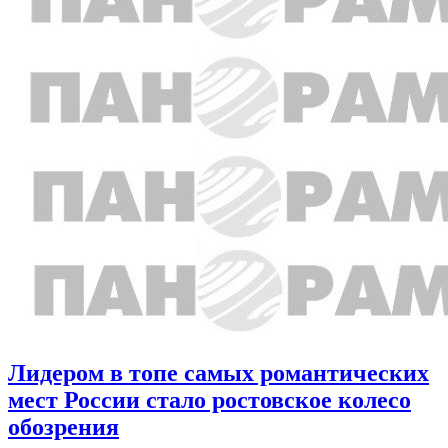
Лидером в топе самых романтических
мест России стало ростовское колесо
обозрения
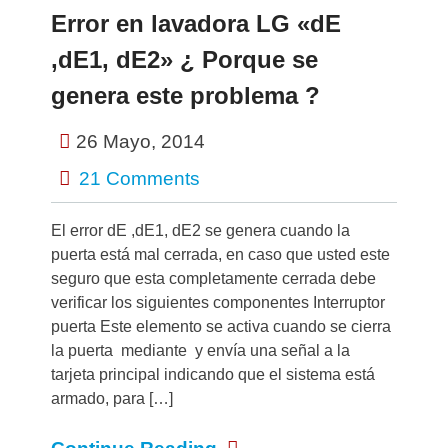
Error en lavadora LG «dE
,dE1, dE2» ¿ Porque se
genera este problema ?
26 Mayo, 2014
21 Comments
El error dE ,dE1, dE2 se genera cuando la
puerta está mal cerrada, en caso que usted este
seguro que esta completamente cerrada debe
verificar los siguientes componentes Interruptor
puerta Este elemento se activa cuando se cierra
la puerta mediante y envía una señal a la
tarjeta principal indicando que el sistema está
armado, para […]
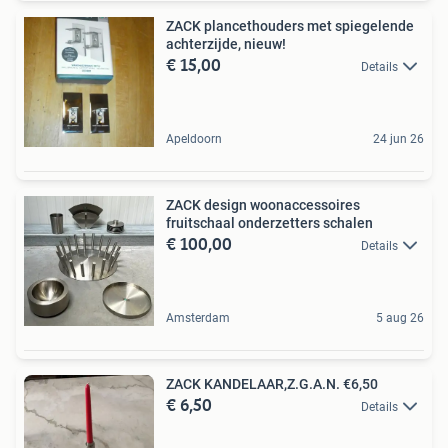
ZACK plancethouders met spiegelende
achterzijde, nieuw!
€ 15,00
Details
Apeldoorn
24 jun 26
ZACK design woonaccessoires
fruitschaal onderzetters schalen
€ 100,00
Details
Amsterdam
5 aug 26
ZACK KANDELAAR,Z.G.A.N. €6,50
€ 6,50
Details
+---+
▶ Problem details: Everything in the records above should be printed again exactly, except the pictures.

▶ Expected answer:
Лидером в топе самых романтических
мест России стало ростовское колесо
обозрения
Error en lavadora LG «dE
,dE1, dE2» ¿ Porque se
genera este problema ?
26 Mayo, 2014
21 Comments
El error dE ,dE1, dE2 se genera cuando la
puerta está mal cerrada, en caso que usted este
seguro que esta completamente cerrada debe
verificar los siguientes componentes Interruptor
puerta Este elemento se activa cuando se cierra
la puerta mediante y envía una señal a la
tarjeta principal indicando que el sistema está
armado, para […]
ZACK plancethouders met spiegelende
achterzijde, nieuw!
€ 15,00
Details
Apeldoorn
24 jun 26
ZACK design woonaccessoires
fruitschaal onderzetters schalen
€ 100,00
Details
Amsterdam
5 aug 26
ZACK KANDELAAR,Z.G.A.N. €6,50
€ 6,50
Details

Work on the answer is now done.